Juan, al fin, se tapó con la frazada, porque la atmósfera húmeda y pegajosa le había entumecido el cuerpo, y se recostó en los petates. Al cabo de algunas horas, la oscuridad más densa y el silencio de los patios le hicieron reconocer que era ya de noche. Nadie que se acercase a la puerta; nadie que le llevase de comer; estaba completamente olvidado y sepultado en vida.
Fue hasta la tarde del día siguiente cuando el director, que le hacía diversas preguntas a su escribiente, trató de indagar lo que había sucedido con Juan, si resistió al castigo o entró dócilmente, y se fijó en la llave muy grande y mohosa colgada y con una larga correa que la distinguía de las demás.
—¿Qué dice el nuevo ladronzuelo? —preguntó dirigiéndose al escribiente.
—¡Canario! —interrumpió éste, dando un salto en su silla y dirigiéndose a coger la llave—. La verdad, se me había olvidado el muchacho ése, como la primera camisa.

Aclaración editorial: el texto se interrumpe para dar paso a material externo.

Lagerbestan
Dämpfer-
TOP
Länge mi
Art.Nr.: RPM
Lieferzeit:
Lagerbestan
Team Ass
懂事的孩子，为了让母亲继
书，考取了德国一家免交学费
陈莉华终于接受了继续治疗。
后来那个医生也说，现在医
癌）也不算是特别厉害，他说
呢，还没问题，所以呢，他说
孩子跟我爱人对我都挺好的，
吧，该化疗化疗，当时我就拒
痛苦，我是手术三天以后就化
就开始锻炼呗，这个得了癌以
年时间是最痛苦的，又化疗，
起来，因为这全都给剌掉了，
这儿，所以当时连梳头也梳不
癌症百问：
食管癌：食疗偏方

—¿Y no le han dado nada de comer?
El escribiente titubeó.
—Tal vez se habrá muerto, va a hacer dos días que entró. ¡Qué sería de mí si se supiera que se había muerto de hambre! Es un olvido imperdonable que puede costarle a usted el destino.

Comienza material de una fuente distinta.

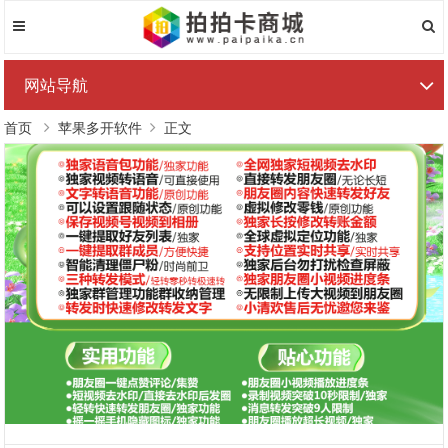
网站导航
首页
苹果多开软件
正文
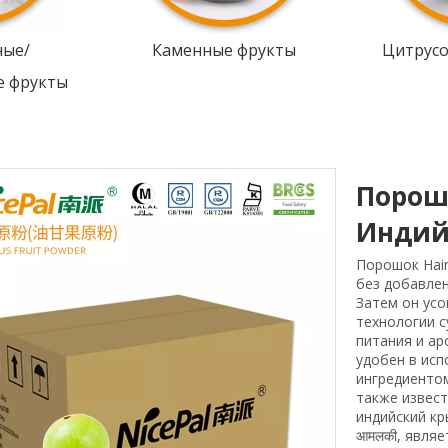
ные/
Каменные фрукты
Цитрус
е фрукты
Порошо
Индий
Порошок Hain
без добавлен
Затем он ус
технологии с
питания и ар
удобен в ис
ингредиентом
также известн
индийский кр
आमलकी, являе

—No haya cuidado, el muchacho estaba gordo y fuerte.
—Vamos, vamos —repuso el director, y descolgando la dichosa llave del clavo, se dirigieron los dos al cuarto oscuro.
Juan, desesperado de hambre, había gritado, golpeado la puerta con tanta fuerza como pudo; pero todo en vano. Los muchachos que lo oían se reían de él, le hacían burla y a su vez tocaban por fuera de la puerta. Estaban acostumbrados a oír los llantos, lamentaciones y ruido de los castigados y habían concluido por echarlo a broma.
Cuando el director y su escribiente entraron, encendiendo un cerillo, encontraron a Juan envuelto en la frazada desmayado.
—¡Se murió, se murió, no hay remedio! —dijo el administrador—. Es necesario fraguar una mentira, decir algo.
—No, no, está caliente, respira; una taza de caldo y una copa de licor lo hará volver en sí; lo que tiene es hambre y nada más. Voy yo mismo.
En efecto, a poco volvió con una taza de hojadelata con un caldo grasoso y aguado, y con una copa de mistela de anís que tomó de una botella que tenía encerrada en el estante (uso particular), y de la cual echaba buenos lapos cuando el director estaba ausente, que era lo más del día. Entre los dos abrieron la boca al muchacho, le hicieron beber el caldo y el licor, a medida que su estómago recibía el alimento, sus ojos se abrían y se reclinaba en uno de sus brazos.
—Vaya, duerme por ahora —le dijeron—. De aquí a poco te traerán tu comida, y mañana saldrás del cuarto oscuro; pero ya te acordarás de este cuarto y no volverás a robar en tu vida.
A las once llevaron a Juan un arroz aguado y sin sal, y un pedazo de carne de cerdo y unos frijoles parraleños parados y duros, y esta detestable comida la devoró con delirio y le supo mejor que los sabrosos almuerzos de Cecilia. Se acostó después y durmió hasta las seis, en que el escribiente mismo le abrió la puerta. Silencioso, macilento y triste, salió lentamente del antro infecto y se sentó, como quien ha perdido el interés por la vida, debajo de uno de los frondosos fresnos del patio principal.